A Modern Bestiary: Ars Poetastrica

This book represented my debut as an author. I have been writing poetry from a young age, particularly formal poems such as sonnets and long poems in six-line stanzas. When I completed it – before becoming a publisher – I sent the manuscript of the book to J.G. Nichols, whose translations of Petrarch and Leopardi I greatly admired. He very generously agreed to translate my poems – and this was the start of a long friendship and professional relationship. He went on to translate a couple of dozen books for me at Hesperus and Alma – including his celebrated translation of Dante’s Divine Comedy.
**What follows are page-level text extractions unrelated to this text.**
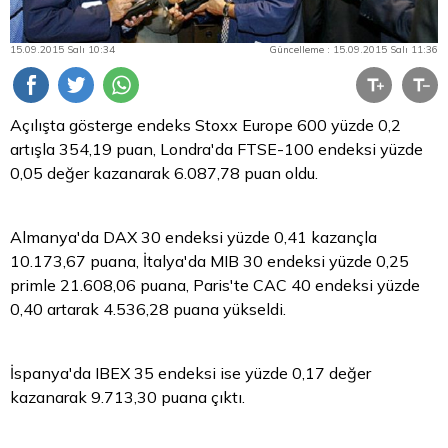
15.09.2015 Salı 10:34
Güncelleme : 15.09.2015 Salı 11:36
Açılışta gösterge endeks Stoxx Europe 600 yüzde 0,2
artışla 354,19 puan, Londra'da FTSE-100 endeksi yüzde
0,05 değer kazanarak 6.087,78 puan oldu.
Almanya'da DAX 30 endeksi yüzde 0,41 kazançla
10.173,67 puana, İtalya'da MIB 30 endeksi yüzde 0,25
primle 21.608,06 puana, Paris'te CAC 40 endeksi yüzde
0,40 artarak 4.536,28 puana yükseldi.
İspanya'da IBEX 35 endeksi ise yüzde 0,17 değer
kazanarak 9.713,30 puana çıktı.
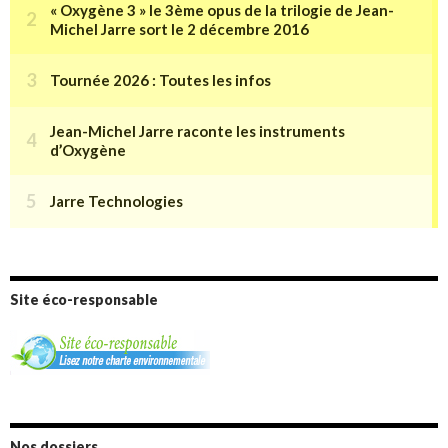
Site éco-responsable
Nos dossiers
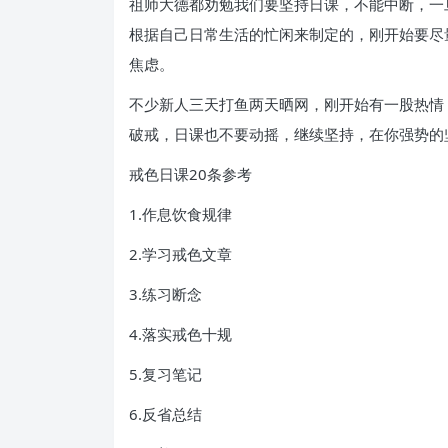
祖师大德都劝勉我们要坚持日课，不能中断，一
根据自己日常生活的忙闲来制定的，刚开始要尽
焦虑。
不少新人三天打鱼两天晒网，刚开始有一股热情
破戒，日课也不要动摇，继续坚持，在你强势的
戒色日课20条参考
1.作息饮食规律
2.学习戒色文章
3.练习断念
4.落实戒色十规
5.复习笔记
6.反省总结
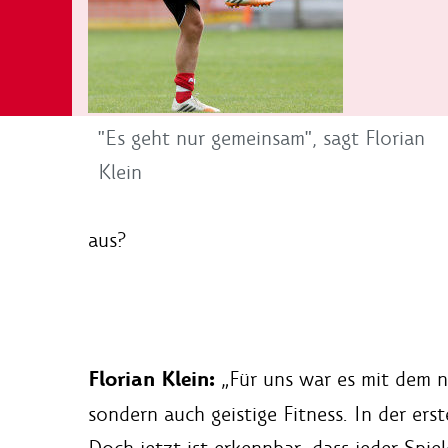
"Es geht nur gemeinsam", sagt Florian
Klein
aus?
Florian Klein:
„Für uns war es mit dem ne
sondern auch geistige Fitness. In der e
Doch jetzt ist erkennbar, dass jeder Spie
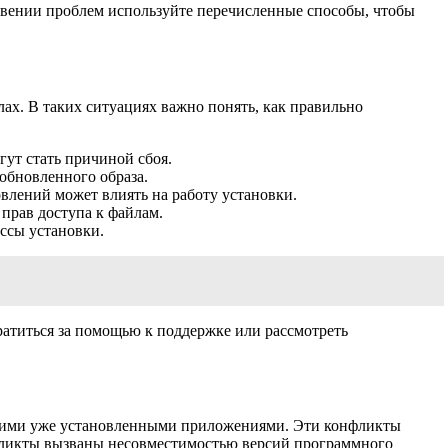
вении проблем используйте перечисленные способы, чтобы
лах. В таких ситуациях важно понять, как правильно
ут стать причиной сбоя.
 обновленного образа.
влений может влиять на работу установки.
прав доступа к файлам.
ссы установки.
атиться за помощью к поддержке или рассмотреть
ругими уже установленными приложениями. Эти конфликты
фликты вызваны несовместимостью версий программного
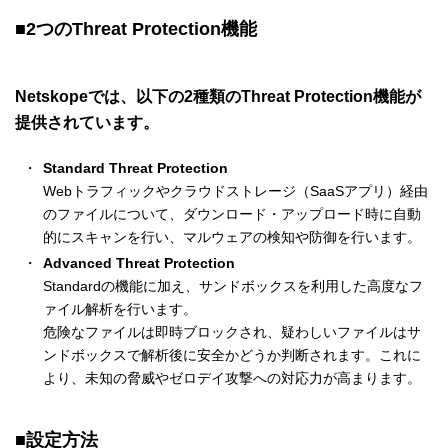
■
2つのThreat Protection機能
Netskopeでは、以下の2種類のThreat Protection機能が
提供されています。
Standard Threat Protection
Webトラフィックやクラウドストレージ（SaaSアプリ）経由
のファイルについて、ダウンロード・アップロード時に自動
的にスキャンを行い、マルウェアの検知や防御を行います。
Advanced Threat Protection
Standardの機能に加え、サンドボックスを利用した高度なフ
ァイル解析を行います。
危険なファイルは即時ブロックされ、疑わしいファイルはサ
ンドボックスで解析後に安全かどうか判断されます。これに
より、未知の脅威やゼロデイ攻撃への対応力が高まります。
■
設定方法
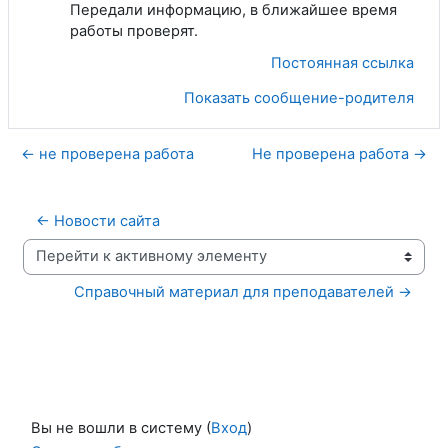
Передали информацию, в ближайшее время
работы проверят.
Постоянная ссылка
Показать сообщение-родителя
← не проверена работа
Не проверена работа →
← Новости сайта
Перейти к активному элементу
Справочный материал для преподавателей →
Вы не вошли в систему (
Вход
)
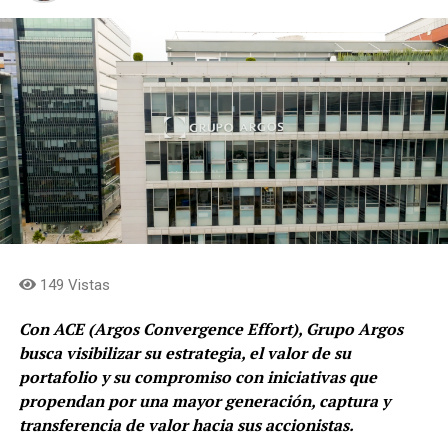
Para el corporado, este movimiento es un mensaje
potente: con el crimen no se negocia, se le aplica la ley.
“Hoy el Estado hizo lo que tenía que hacer. Una cosa
es buscar la paz y otra muy diferente es arrodillarse
ante los jefes del crimen y de estructuras armadas»
aseguró
Finalmente, en su mensaje, Alejandro manifestó, que,
«una cosa es buscar la paz, otra es negociar con los
jefes del crimen. Las cárceles para pagar condenas».
149 Vistas
Comparte el artículo:
Con ACE (Argos Convergence Effort), Grupo Argos
busca visibilizar su estrategia, el valor de su
portafolio y su compromiso con iniciativas que
Me gusta esto:
propendan por una mayor generación, captura y
transferencia de valor hacia sus accionistas.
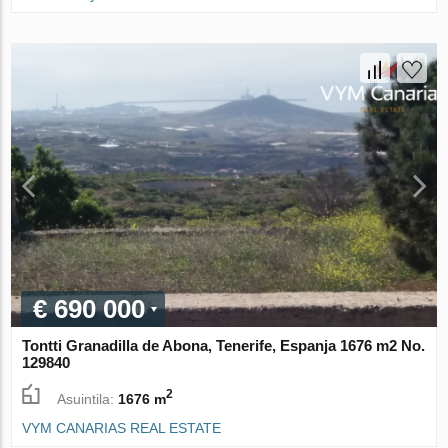
€ 690 000
Tontti Granadilla de Abona, Tenerife, Espanja 1676 m2 No.
129840
2
Asuintila:
1676 m
VYM CANARIAS REAL ESTATE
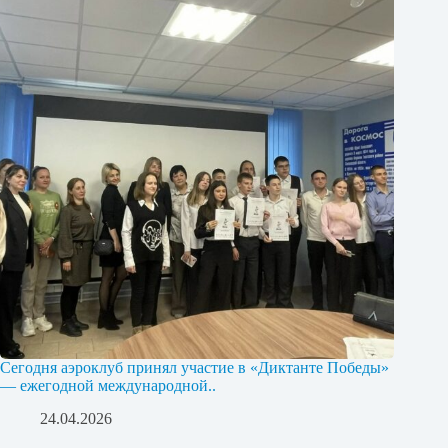
Сегодня аэроклуб принял участие в «Диктанте Победы»
— ежегодной международной..
24.04.2026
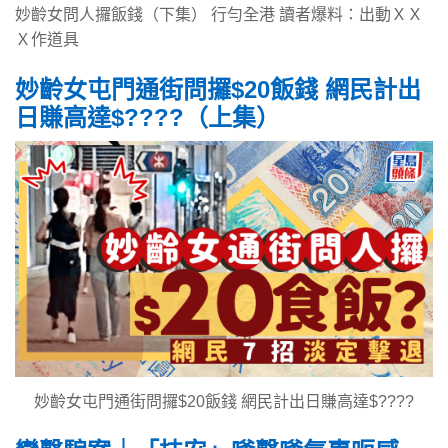
妙齡女問人攞飯錢（下集） 行勻全港 讀者爆料：出動ＸＸ
Ｘ作道具
妙齡女屯門通街問攞$20飯錢 網民計出
日賺高達$????（上集）
妙齡女屯門通街問攞$20飯錢 網民計出日賺高達$????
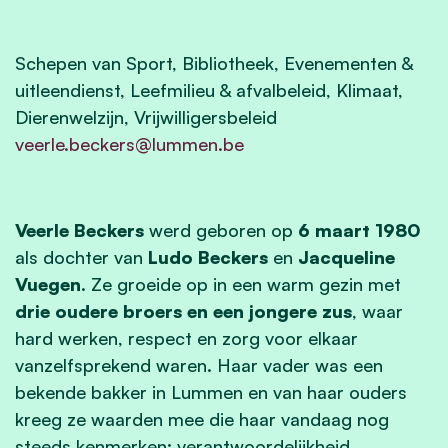
Schepen van Sport, Bibliotheek, Evenementen &
uitleendienst, Leefmilieu & afvalbeleid, Klimaat,
Dierenwelzijn, Vrijwilligersbeleid
veerle.beckers@lummen.be
Veerle Beckers
werd geboren op
6 maart 1980
als dochter van
Ludo Beckers
en
Jacqueline
Vuegen
. Ze groeide op in een warm gezin met
drie oudere broers en een jongere zus
, waar
hard werken, respect en zorg voor elkaar
vanzelfsprekend waren. Haar vader was een
bekende bakker in Lummen en van haar ouders
kreeg ze waarden mee die haar vandaag nog
steeds kenmerken: verantwoordelijkheid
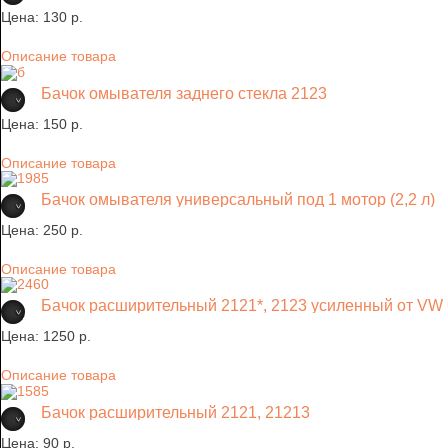
Цена:
130 p.
Описание товара
Бачок омывателя заднего стекла 2123
Цена:
150 p.
Описание товара
Бачок омывателя универсальный под 1 мотор (2,2 л)
Цена:
250 p.
Описание товара
Бачок расширительный 2121*, 2123 усиленный от VW 
Цена:
1250 p.
Описание товара
Бачок расширительный 2121, 21213
Цена:
90 p.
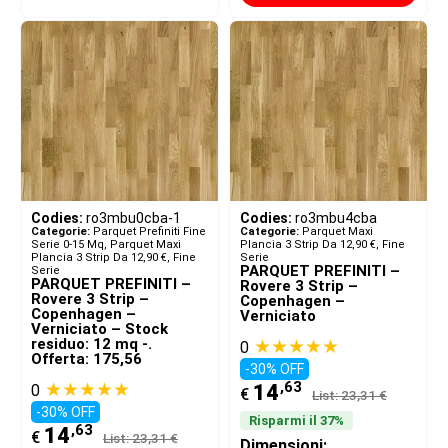
Codies:
ro3mbu0cba-1
Codies:
ro3mbu4cba
Categorie:
Parquet Prefiniti Fine
Categorie:
Parquet Maxi
Serie 0-15 Mq
,
Parquet Maxi
Plancia 3 Strip Da 12,90 €
,
Fine
Plancia 3 Strip Da 12,90 €
,
Fine
Serie
PARQUET PREFINITI –
Serie
PARQUET PREFINITI –
Rovere 3 Strip –
Rovere 3 Strip –
Copenhagen –
Copenhagen –
Verniciato
Verniciato – Stock
residuo: 12 mq -.
★★★★★
0
Offerta: 175,56
-30% OFF
★★★★★
,63
14
0
€
List: 23,31 €
-30% OFF
Risparmi il 37%
,63
14
€
List: 23,31 €
Dimensioni:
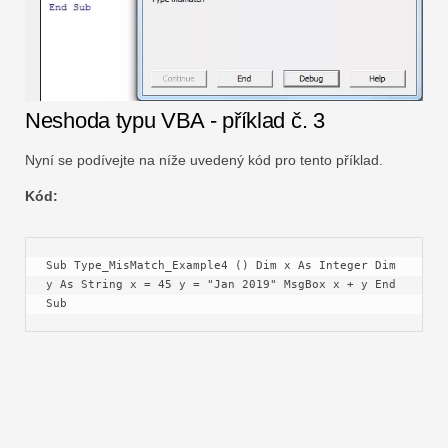
Neshoda typu VBA - příklad č. 3
Nyní se podívejte na níže uvedený kód pro tento příklad.
Kód:
Sub Type_MisMatch_Example4 () Dim x As Integer Dim 
y As String x = 45 y = "Jan 2019" MsgBox x + y End 
Sub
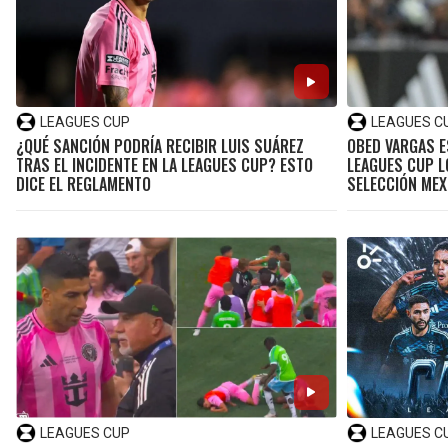
LEAGUES CUP
LEAGUES C
¿QUÉ SANCIÓN PODRÍA RECIBIR LUIS SUÁREZ
OBED VARGAS E
TRAS EL INCIDENTE EN LA LEAGUES CUP? ESTO
LEAGUES CUP L
DICE EL REGLAMENTO
SELECCIÓN MEX
LEAGUES CUP
LEAGUES C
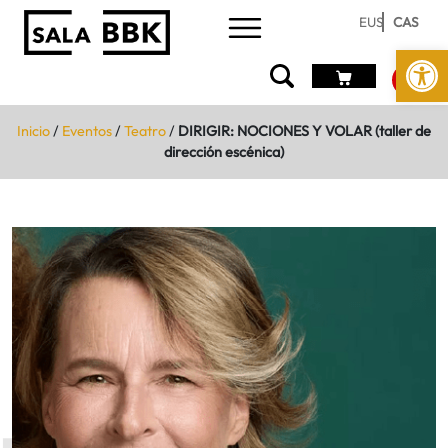
EUS
CAS
Abrir 
Inicio
/
Eventos
/
Teatro
/
DIRIGIR: NOCIONES Y VOLAR (taller de
dirección escénica)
Remarkably for an unknown author, the book garnered many positive reviews – and admittance into the Long Poem Group. George Szirtes was complimentary all round: “Very fine poems, rather lovely edition. Good drawings too, and a nimble translation.” The Journal said: “Read about the Earthworm, the Dog, the Asshawk and the rest, and you will recognize people you know, writers you know, even yourself maybe.” Indeed.

“Gallenzi … turns out to be a lively, witty poet with an essential seriousness of purpose.” Acumen

“My one and only criticism is that it is too damned short.” Gilbert Adair

“Gallenzi’s allegorical animals spark some robust epigrams. The translations are very good … the rhymes are often excellent … and puns are well conveyed across the language barrier, which has seldom seemed more porous than in this book. In the long poem too, old chestnuts are nicely grilled if not quite roasted … How odd to be reminded of Edward Said, but impressive too: a skilled and charming exercise turns out to chime with the Zeitgeist, not antiquarian at all.” PN Review

A collection of sixteen sonnets about humans who are transformed into beasts (both real and imaginary), and vice versa, ‘A Modern Bestiary’ is a new interpretation of the old bestiary tradition, which has fascinated generations of readers and writers alike, from the Middle Ages through to the Modern Age.

A fierce invective against modern poetasters and bad poetry in general, ‘Ars Poetastrica’ does not pretend to be a collection of precepts on good writing, but rather an impassioned exhortation towards a new Humanism in poetry.